Another important aspect of Rhodes’ work was giving lectures to private firms and to government agencies on how best to made use of electronic computers in their work. She taught classes on computer programming and was in great demand to lecture on the applications of computers. There was another area of interest for Rhodes, namely using her nursing experience, and in particular this gave her the desire to help disabled people whom she brought into the area of computing. She saw that many people with physical disabilities could, with proper training, become extremely good computer programmers. She, therefore, gave special classes in programming for the deaf, the blind and those with other physical handicaps.

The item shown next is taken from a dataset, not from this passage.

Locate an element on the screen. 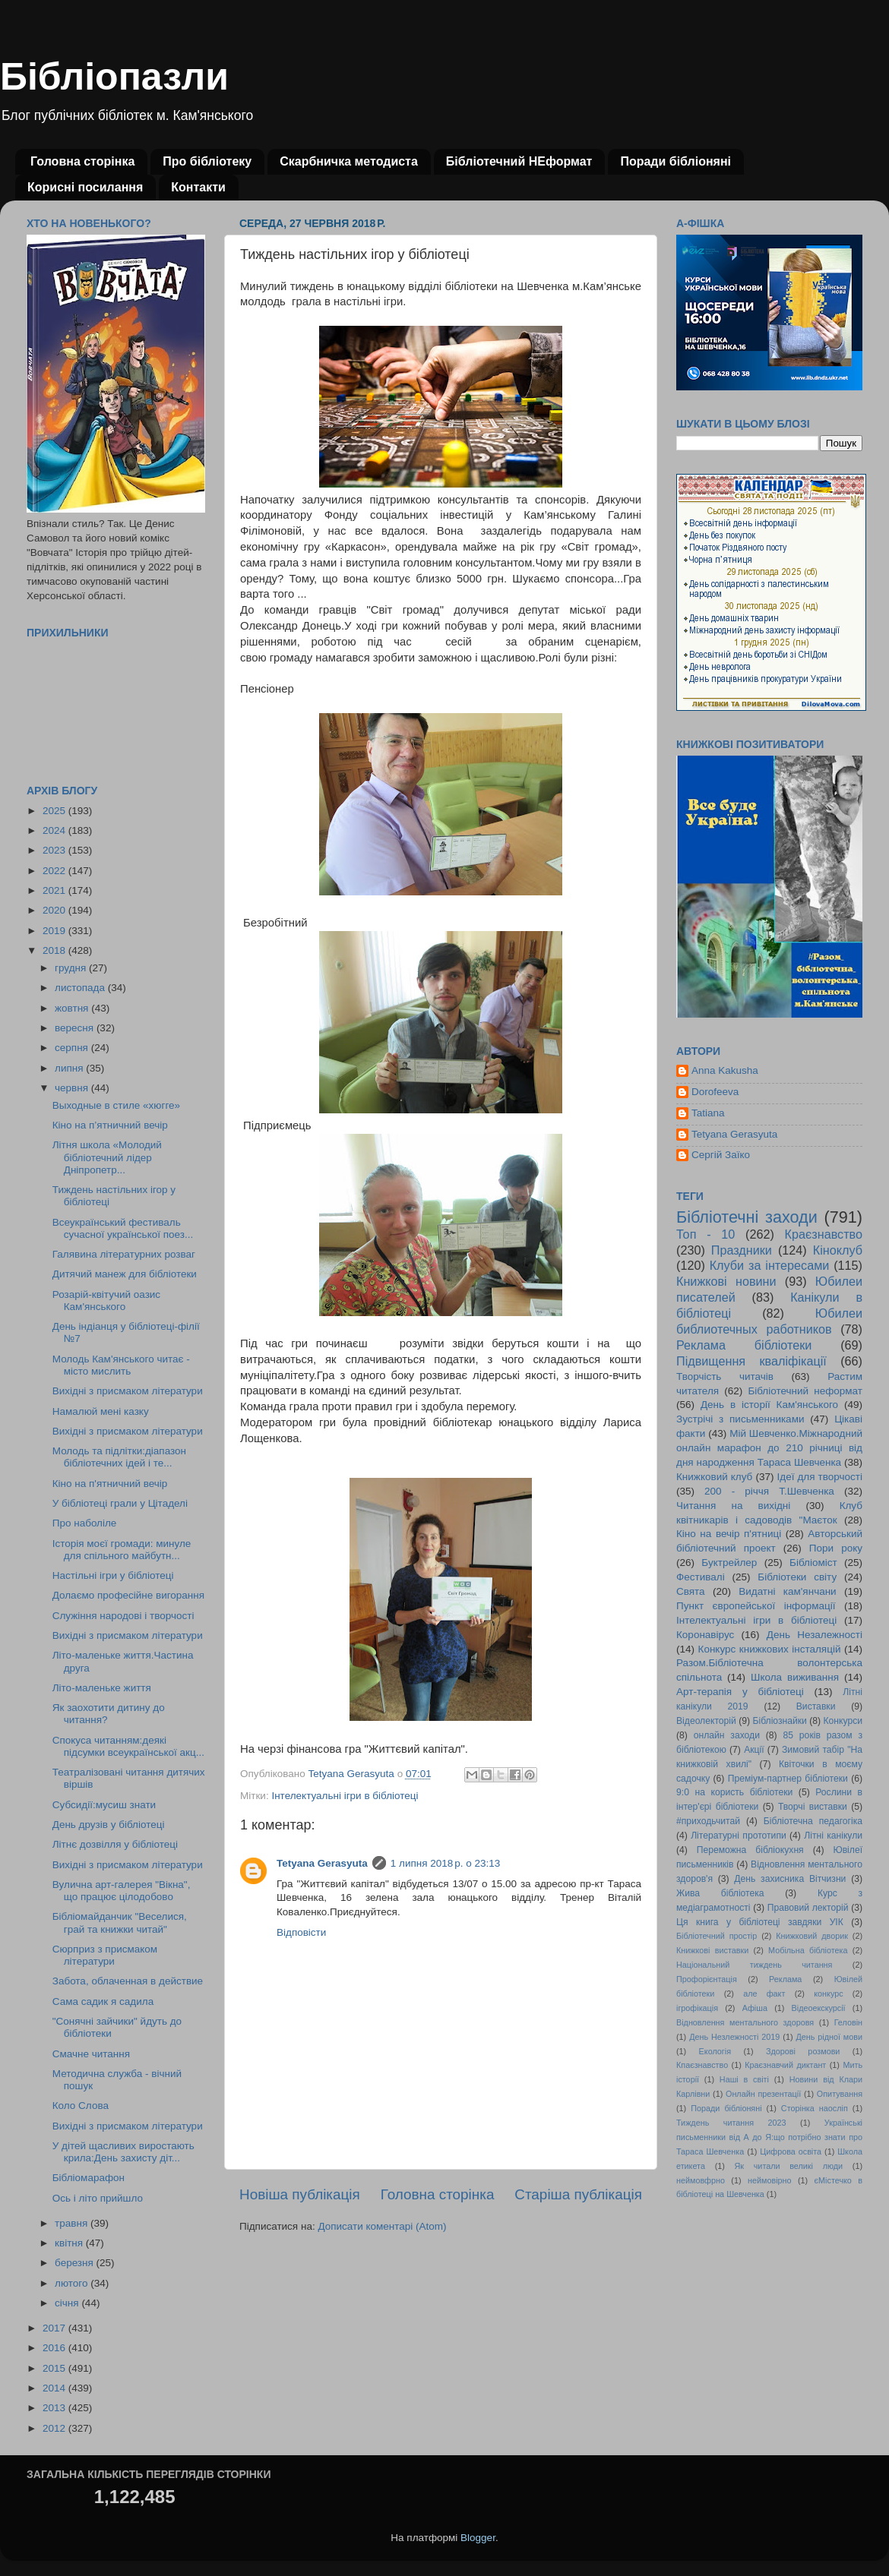  Арт-терапія у бібліотеці is located at coordinates (740, 1691).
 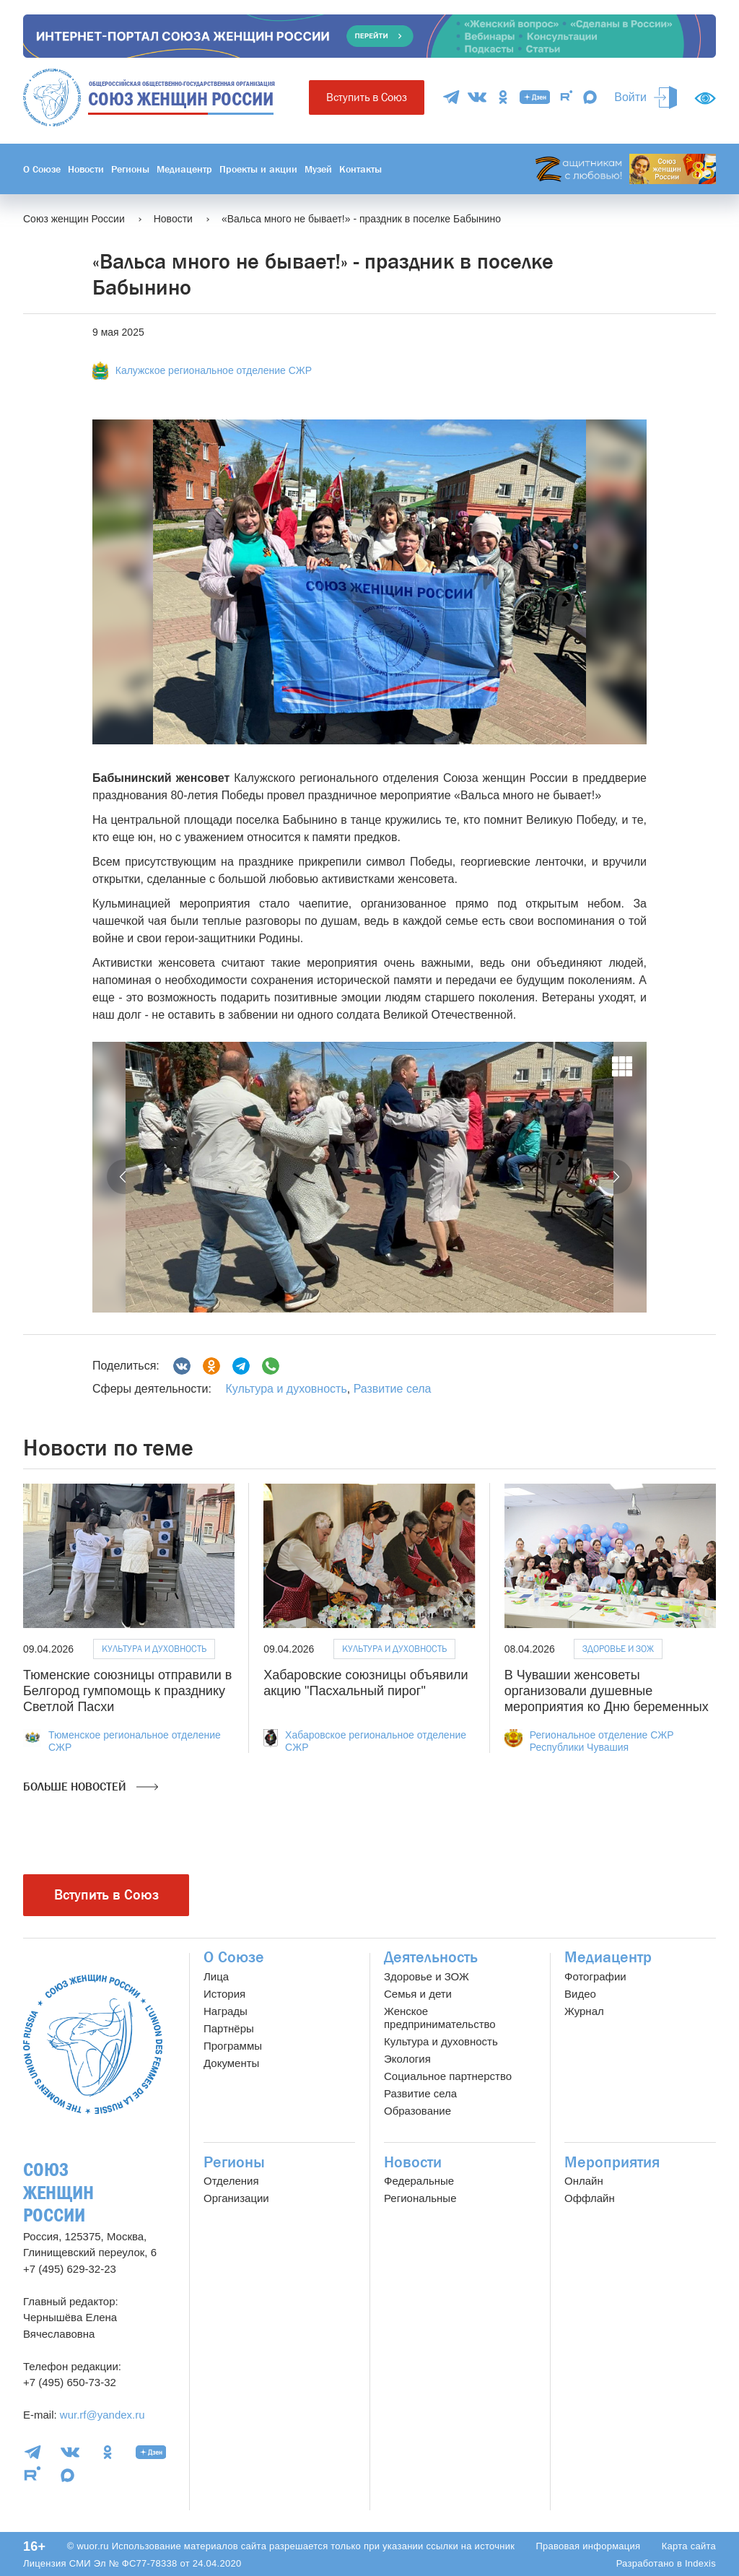 What do you see at coordinates (417, 2111) in the screenshot?
I see `Образование` at bounding box center [417, 2111].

In 1959 the U.S. Department of Commerce gave her their Gold Medal for Exceptional Service:-
… for significant pioneering leadership and outstanding contribution to the scientific programs of the Nation in the functional design and the application of electronic digital computing equipment.
She retired from the National Bureau of Standards in 1964 but continued to act as a consultant to the Applied Mathematics Division for seven further years until 1971. In 1965, a year after she retired from the National Bureau of Standards, but while she was still acting as a consultant for them, Ida Rhodes published The Mighty Man-Computer Team.
In 1976 the U.S. Department of Commerce gave her a second award on the 25th anniversary of UNIVAC I going into service. This Certificate of Appreciation was given:-
… on the occasion of the 25th anniversary of the UNIVAC I in recognition of your services to the Information revolution.
After she retired completely in 1971, Rhodes continued with some of her favourite topics. For example, in collaboration with Gertrude Blanch, she wrote the paper Table Making at National Bureau of Standards (1974). She used her computational skills to write the paper Computation of the Dates of the Hebrew New Year and Passover (1977). The content of this paper is precisely that given by its title.
Eric Weiss wrote about Rhodes’ last years:-
As she aged, her heart condition required that she conserve her energy, so she cut back on phone calls and correspondence, finally moving to a nursing home. As reading became more tiring, she comforted herself with the comment that the dimming of her eyes had a compensatory benefit: she couldn’t see so many of the wrinkles on her face.